You Need To Properly Warm-Up
I don’t know how many times I have seen people just begin lifting weights without a proper warm-up. This is the number one way to get injured. You cannot start doing push-ups without warming up. The elbows and shoulders in particular require a proper warm-up before doing any form of lifting exercises. A proper warm-up helps lubricate the joint and prepare it for exercise.
Inside each joint is a lubricating fluid called synovial fluid. It is designed to help cushion and protect the bones for a more smooth articulation while moving. So prior to doing push-ups it is good to help stimulate and warm-up this synovial fluid within the elbows. You will notice a huge difference, believe me. Without proper synovial fluid bones will rub together, and people often hear clicking or grinding during this. Which overtime can lead to wear and tear of the joint cartilage, aka arthritis.
Proper Way To Warm-Up For Push-Ups:
- I recommend about a 10 minute warm-up, to gradually increase your heart rate and break a sweat. This will help lubricate the joints.
- Begin with bending and straightening your elbows for about a minute. This is simple, but will help lubricate the elbow joints.

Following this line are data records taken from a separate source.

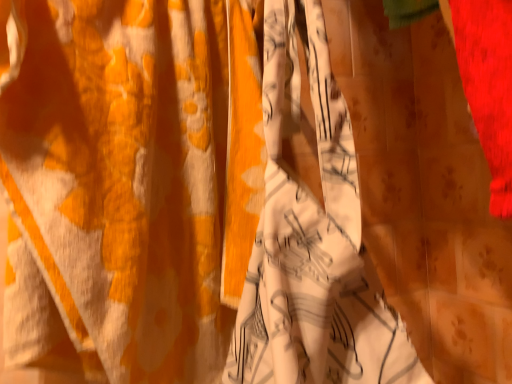 Question: In terms of width, does white printed fabric at center look wider or thinner when compared to white printed fabric at center?

Choices:
 (A) wide
 (B) thin

Answer: (B)

Question: Is point (5, 122) positioned closer to the camera than point (295, 339)?

Choices:
 (A) closer
 (B) farther

Answer: (B)

Question: In terms of size, does white printed fabric at center appear bigger or smaller than white printed fabric at center?

Choices:
 (A) big
 (B) small

Answer: (A)

Question: Is white printed fabric at center inside the boundaries of white printed fabric at center, or outside?

Choices:
 (A) inside
 (B) outside

Answer: (B)

Question: From a real-world perspective, is white printed fabric at center physically located above or below white printed fabric at center?

Choices:
 (A) above
 (B) below

Answer: (B)

Question: Looking at their shapes, would you say white printed fabric at center is wider or thinner than white printed fabric at center?

Choices:
 (A) wide
 (B) thin

Answer: (A)

Question: In the image, is white printed fabric at center positioned in front of or behind white printed fabric at center?

Choices:
 (A) behind
 (B) front

Answer: (B) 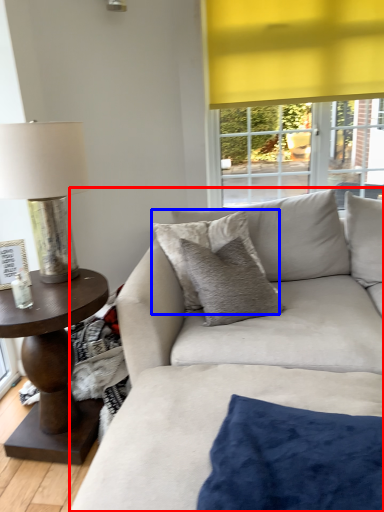 Question: Which object appears closest to the camera in this image, studio couch (highlighted by a red box) or pillow (highlighted by a blue box)?

Choices:
 (A) studio couch
 (B) pillow

Answer: (A) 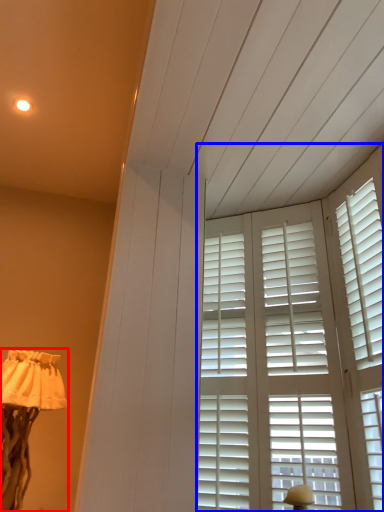 Question: Which of the following is the closest to the observer, lamp (highlighted by a red box) or window (highlighted by a blue box)?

- Next perform wrist circles, clockwise and counter clockwise for about a minute each. This will help warm-up with muscles in the forearm, which connect to your elbow.
- Perform small and big arm circles. These are great to warm-up the entire upper-body, especially the shoulders.
- Do push-ups against the wall, countertop, or a ledge. This is an easier version, but it mimics the same movement pattern of an actual push-up which is great to warm-up.
- Lastly, I recommend a few jumping jacks or air punches to help increase your heart rate and lubricate your entire body.
Try Wearing A Compression Sleeve
If your push-up form is correct, you know you aren’t overdoing it, and after warming-up you still have elbow pain, then I recommend trying a compression sleeve. Elbow compression sleeves can be very beneficial to help support the elbow and calm down inflammation. I know people who have worn a compression sleeve temporarily until their elbow got better, and then they didn’t have to wear it anymore. The main priority is protecting your joints and being able to perform exercises long-term. Compression sleeves can help provide relief for elbow tendonitis such as tennis or golfers elbow, and just general wear and tear in the elbow. However, they are not a long-term solution. I only recommend wearing a compression sleeve until your inflammation and pain has gone down. Also, they can be worn for preventative reasons or for recovery. Listed above are the best elbows compression sleeves to wear while doing push-ups.
I know how frustrating it can be to have pain holding you back from performing exercises such as push-ups. Just remember it will get better, and you can fix the issue in most cases by correcting your form, taking it slow, and warming up properly. I guarantee your elbow will not hurt as much during push-ups if you dial down the tips listed in this article. However, if you try these solutions and still have pain, then I recommend trying an elbow compression sleeve and resting until the pain and inflammation goes away. Make sure to focus on proper form and a good warm-up. These are key when doing exercises like the push-up to prevent injury and maintain longevity of your joints.